CBS resumed full-time college football coverage in 1996, as the network signed television contracts with the Big East Conference and Southeastern Conference (SEC) to be the exclusive national television home of their in-conference schedules. The coverage was originally branded "College Football on CBS", sponsored initially by NASDAQ, a tag it retains for non-SEC games broadcast on the network.

CBS also televised games featuring non-Big East or SEC teams during this time. As part of the contract signed in 1996, CBS succeeded ABC Sports as the television home of the Army-Navy Game.

1998–2019

CBS lost the rights to three of its bowl games following the 1997 season, as ABC gained the rights to the Orange and Fiesta Bowls as the exclusive television home of the newly formed Bowl Championship Series and Fox acquired the rights to the Cotton Bowl Classic. However beginning in 2001, CBS became the home of the SEC Championship Game, the rights to which had been retained by ABC following the SEC's move.
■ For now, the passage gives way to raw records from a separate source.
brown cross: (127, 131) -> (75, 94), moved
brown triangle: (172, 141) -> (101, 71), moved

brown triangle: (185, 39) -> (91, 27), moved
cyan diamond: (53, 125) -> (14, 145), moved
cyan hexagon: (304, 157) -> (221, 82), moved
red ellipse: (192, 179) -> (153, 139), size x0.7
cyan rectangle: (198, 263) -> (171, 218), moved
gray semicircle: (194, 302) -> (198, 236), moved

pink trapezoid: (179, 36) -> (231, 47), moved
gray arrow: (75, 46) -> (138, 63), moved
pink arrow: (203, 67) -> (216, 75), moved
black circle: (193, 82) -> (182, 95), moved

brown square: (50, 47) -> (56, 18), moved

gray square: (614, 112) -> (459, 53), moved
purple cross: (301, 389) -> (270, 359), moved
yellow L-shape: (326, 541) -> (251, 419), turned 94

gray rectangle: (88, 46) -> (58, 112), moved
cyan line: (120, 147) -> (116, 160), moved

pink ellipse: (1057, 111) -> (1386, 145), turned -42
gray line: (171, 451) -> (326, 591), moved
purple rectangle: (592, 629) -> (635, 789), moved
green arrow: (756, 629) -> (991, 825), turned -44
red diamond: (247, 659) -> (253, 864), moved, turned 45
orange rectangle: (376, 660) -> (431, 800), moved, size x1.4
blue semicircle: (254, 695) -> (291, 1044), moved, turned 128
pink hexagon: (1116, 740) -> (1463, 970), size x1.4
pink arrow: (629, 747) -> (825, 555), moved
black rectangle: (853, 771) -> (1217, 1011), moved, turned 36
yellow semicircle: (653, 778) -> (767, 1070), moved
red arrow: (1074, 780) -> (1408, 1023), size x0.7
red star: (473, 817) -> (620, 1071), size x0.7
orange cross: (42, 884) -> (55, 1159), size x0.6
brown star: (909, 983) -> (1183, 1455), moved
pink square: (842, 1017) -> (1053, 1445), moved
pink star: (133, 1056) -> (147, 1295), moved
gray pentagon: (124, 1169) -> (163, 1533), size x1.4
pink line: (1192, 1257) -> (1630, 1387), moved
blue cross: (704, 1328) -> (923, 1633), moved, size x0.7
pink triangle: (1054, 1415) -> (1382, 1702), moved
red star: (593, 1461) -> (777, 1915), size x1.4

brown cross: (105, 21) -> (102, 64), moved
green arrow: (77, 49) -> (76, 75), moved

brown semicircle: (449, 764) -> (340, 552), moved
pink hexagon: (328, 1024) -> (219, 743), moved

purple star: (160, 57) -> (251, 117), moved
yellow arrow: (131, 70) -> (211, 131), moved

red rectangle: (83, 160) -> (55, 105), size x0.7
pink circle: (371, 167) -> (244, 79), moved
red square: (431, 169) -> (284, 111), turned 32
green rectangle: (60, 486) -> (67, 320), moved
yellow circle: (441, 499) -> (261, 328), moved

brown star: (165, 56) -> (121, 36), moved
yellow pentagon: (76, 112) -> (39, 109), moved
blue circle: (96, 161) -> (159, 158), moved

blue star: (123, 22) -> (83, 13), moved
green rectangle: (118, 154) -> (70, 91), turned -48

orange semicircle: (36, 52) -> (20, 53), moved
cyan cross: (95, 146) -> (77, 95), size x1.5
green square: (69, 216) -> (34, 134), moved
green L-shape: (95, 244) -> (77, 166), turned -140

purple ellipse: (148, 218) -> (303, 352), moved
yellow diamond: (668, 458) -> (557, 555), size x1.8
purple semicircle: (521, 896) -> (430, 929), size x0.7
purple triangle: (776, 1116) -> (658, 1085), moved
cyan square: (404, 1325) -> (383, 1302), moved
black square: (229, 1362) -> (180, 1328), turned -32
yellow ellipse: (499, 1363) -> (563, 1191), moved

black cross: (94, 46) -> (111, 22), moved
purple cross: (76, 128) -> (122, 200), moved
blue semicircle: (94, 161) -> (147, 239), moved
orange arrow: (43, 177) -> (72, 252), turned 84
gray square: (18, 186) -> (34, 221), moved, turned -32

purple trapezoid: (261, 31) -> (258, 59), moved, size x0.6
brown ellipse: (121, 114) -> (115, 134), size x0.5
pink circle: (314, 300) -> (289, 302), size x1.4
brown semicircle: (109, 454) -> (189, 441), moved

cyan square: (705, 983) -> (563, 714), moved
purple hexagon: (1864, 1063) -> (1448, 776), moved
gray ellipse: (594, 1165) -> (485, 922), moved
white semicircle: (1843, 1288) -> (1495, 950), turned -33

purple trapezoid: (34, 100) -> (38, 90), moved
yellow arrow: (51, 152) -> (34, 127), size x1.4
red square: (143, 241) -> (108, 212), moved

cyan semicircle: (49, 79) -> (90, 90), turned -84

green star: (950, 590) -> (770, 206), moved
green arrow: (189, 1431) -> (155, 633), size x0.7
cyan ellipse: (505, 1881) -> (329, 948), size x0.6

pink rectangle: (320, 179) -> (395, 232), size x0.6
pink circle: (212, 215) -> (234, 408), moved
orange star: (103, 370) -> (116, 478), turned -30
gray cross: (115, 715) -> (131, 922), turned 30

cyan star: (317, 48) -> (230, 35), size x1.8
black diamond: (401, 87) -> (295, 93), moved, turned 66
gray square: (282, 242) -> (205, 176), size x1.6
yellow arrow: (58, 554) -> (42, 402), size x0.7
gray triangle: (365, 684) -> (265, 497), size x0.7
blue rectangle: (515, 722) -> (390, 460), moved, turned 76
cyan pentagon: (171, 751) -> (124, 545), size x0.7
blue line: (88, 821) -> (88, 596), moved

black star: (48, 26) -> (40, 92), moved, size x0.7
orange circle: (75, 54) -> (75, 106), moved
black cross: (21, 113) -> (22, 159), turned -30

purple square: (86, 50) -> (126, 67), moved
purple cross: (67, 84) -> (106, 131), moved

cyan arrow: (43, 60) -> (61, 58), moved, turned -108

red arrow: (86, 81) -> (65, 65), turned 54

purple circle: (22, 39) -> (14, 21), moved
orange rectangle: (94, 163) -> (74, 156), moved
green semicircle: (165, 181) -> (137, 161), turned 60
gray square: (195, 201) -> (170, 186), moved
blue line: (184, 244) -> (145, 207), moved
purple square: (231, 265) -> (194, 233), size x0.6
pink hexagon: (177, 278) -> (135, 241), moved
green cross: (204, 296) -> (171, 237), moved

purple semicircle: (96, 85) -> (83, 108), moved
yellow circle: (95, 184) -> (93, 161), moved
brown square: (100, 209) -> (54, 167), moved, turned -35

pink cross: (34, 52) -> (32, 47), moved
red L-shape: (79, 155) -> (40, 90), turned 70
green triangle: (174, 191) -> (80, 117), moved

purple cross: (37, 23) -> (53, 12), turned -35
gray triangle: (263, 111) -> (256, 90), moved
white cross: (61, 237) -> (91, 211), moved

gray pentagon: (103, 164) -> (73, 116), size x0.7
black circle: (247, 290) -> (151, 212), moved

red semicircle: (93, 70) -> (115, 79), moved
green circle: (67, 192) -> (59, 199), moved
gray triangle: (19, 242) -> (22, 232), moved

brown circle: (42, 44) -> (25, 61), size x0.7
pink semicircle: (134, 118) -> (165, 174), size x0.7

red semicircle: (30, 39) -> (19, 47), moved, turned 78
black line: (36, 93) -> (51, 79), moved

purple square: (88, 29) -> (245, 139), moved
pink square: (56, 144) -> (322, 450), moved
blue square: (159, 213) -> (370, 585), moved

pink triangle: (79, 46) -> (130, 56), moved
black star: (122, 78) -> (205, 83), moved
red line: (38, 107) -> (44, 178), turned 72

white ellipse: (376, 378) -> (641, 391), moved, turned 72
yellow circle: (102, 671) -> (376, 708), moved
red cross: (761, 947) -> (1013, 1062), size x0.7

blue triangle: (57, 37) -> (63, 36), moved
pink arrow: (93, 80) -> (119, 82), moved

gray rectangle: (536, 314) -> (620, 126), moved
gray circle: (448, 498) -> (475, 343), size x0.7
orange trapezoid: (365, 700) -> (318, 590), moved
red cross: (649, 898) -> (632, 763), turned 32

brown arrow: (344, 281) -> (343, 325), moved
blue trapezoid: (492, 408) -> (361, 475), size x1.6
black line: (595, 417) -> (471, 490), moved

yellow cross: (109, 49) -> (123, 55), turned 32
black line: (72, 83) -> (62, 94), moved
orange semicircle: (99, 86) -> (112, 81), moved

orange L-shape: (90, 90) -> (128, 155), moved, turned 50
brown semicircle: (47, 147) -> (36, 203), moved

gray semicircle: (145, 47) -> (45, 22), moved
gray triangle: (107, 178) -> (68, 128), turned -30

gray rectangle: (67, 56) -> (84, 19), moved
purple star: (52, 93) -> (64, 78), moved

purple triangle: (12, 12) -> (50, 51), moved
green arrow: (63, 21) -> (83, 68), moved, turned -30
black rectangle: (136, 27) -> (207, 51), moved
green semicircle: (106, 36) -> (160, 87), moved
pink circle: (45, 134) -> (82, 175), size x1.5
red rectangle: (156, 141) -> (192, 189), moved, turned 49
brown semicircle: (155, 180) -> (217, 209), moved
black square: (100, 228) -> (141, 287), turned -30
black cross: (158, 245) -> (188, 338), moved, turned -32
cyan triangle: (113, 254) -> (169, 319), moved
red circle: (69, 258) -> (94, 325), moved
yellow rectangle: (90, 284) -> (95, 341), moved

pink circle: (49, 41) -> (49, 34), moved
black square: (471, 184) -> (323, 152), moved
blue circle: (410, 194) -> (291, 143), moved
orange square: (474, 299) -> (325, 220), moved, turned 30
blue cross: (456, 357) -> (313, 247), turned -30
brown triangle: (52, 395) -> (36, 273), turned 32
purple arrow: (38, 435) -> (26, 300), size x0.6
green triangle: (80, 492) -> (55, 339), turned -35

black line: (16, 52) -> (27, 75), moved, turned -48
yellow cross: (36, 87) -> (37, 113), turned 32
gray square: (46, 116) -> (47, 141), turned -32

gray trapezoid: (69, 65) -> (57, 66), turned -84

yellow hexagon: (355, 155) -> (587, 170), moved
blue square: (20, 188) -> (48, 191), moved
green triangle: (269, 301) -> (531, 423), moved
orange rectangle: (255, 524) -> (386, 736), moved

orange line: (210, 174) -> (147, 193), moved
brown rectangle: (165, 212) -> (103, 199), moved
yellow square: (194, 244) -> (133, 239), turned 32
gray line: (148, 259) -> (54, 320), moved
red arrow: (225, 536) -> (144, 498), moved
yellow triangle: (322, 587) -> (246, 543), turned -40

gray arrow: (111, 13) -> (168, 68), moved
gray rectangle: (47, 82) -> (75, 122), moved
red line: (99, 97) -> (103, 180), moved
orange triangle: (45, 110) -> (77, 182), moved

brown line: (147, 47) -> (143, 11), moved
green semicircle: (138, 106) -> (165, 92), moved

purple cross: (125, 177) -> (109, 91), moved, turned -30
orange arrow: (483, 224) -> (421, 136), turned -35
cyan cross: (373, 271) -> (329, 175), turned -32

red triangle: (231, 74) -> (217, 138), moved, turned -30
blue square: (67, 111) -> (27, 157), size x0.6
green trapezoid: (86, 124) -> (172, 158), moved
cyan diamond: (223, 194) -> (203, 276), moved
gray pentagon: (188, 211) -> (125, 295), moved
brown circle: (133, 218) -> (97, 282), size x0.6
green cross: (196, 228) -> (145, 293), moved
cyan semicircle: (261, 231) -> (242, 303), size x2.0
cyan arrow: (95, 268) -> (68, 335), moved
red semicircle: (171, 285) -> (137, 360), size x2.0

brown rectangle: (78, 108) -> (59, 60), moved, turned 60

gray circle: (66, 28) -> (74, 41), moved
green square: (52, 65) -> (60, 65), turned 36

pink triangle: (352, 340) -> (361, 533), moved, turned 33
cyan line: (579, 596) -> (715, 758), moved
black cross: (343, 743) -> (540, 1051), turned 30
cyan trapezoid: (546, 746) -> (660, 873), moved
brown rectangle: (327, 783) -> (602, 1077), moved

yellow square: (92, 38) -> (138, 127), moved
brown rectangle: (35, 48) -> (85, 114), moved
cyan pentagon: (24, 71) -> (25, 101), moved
Following the 2000 season, the Big East decided not to renew its contract with CBS and instead signed with ABC, leading to the telecasts taking on the SEC on CBS branding.

Today, CBS airs the top SEC weekly in-conference games as well as rivalry games with various other conferences when the SEC team is the home team. The network shares the rights to SEC conference games with the ESPN family of networks, which also airs the interconference rivalry games when the SEC team is not the home team (with the exception of Notre Dame), as well as all Pac-12/SEC regular season games.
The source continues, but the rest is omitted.